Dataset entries
==================================================
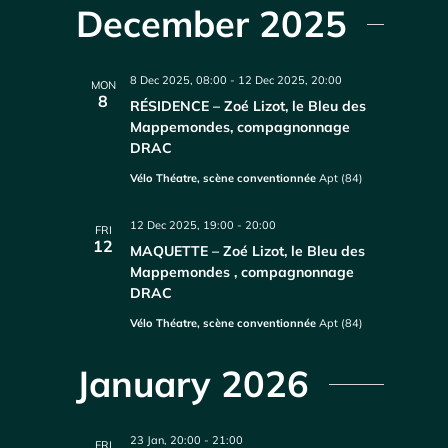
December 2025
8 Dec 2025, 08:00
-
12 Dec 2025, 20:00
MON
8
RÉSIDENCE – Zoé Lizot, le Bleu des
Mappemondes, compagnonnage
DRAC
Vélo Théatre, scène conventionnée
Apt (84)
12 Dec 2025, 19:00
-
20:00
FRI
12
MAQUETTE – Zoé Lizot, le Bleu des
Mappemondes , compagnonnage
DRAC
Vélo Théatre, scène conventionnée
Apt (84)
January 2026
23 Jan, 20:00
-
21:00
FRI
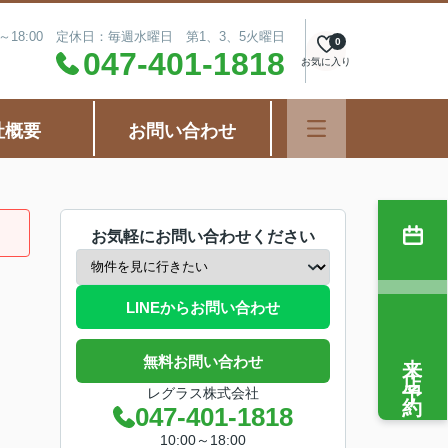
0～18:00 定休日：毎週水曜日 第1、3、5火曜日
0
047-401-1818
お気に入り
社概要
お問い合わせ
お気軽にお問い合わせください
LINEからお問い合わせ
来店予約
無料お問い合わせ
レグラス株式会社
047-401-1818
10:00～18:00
==================================================
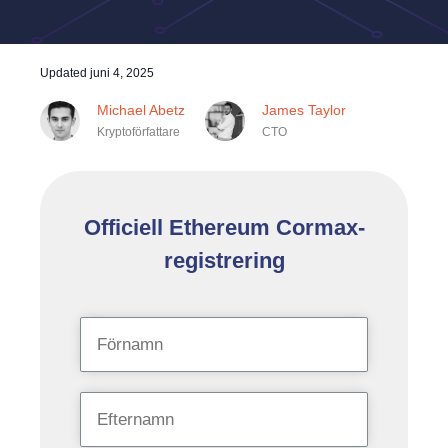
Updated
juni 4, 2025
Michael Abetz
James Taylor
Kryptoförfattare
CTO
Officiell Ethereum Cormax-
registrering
==================================================
Repeat the entries above verbatim, but only from the line that has "juni 4, 2025" down to the line that has "registrering", inclusive.

juni 4, 2025
Michael Abetz
James Taylor
Kryptoförfattare
CTO
Officiell Ethereum Cormax-
registrering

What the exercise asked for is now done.